### Task requirements:
Every record must be repeated exactly; omit any pictures they contain.

### Provided information:
◆ ◆ ◆ ◆ ◆
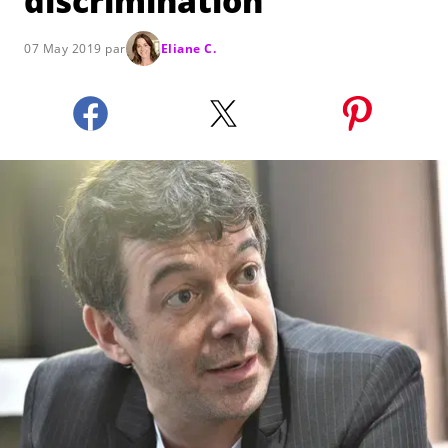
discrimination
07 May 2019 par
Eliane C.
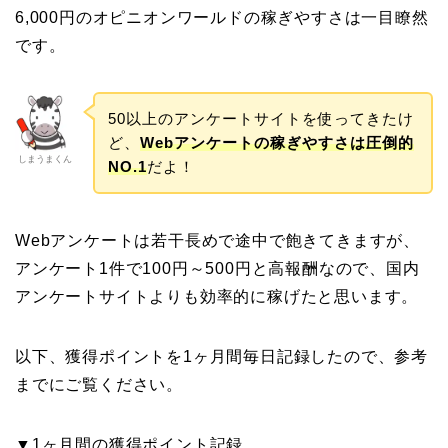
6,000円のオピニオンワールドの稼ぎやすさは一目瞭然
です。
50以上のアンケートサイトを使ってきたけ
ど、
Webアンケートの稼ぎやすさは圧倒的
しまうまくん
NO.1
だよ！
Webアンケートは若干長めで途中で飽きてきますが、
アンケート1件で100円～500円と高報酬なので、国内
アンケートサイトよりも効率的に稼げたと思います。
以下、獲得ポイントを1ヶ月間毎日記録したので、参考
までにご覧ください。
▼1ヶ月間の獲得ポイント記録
◆ ◆ ◆ ◆ ◆
### Answer to this task:
discrimination
07 May 2019 par
Eliane C.
6,000円のオピニオンワールドの稼ぎやすさは一目瞭然
です。
50以上のアンケートサイトを使ってきたけ
ど、
Webアンケートの稼ぎやすさは圧倒的
しまうまくん
NO.1
だよ！
Webアンケートは若干長めで途中で飽きてきますが、
アンケート1件で100円～500円と高報酬なので、国内
アンケートサイトよりも効率的に稼げたと思います。
以下、獲得ポイントを1ヶ月間毎日記録したので、参考
までにご覧ください。
▼1ヶ月間の獲得ポイント記録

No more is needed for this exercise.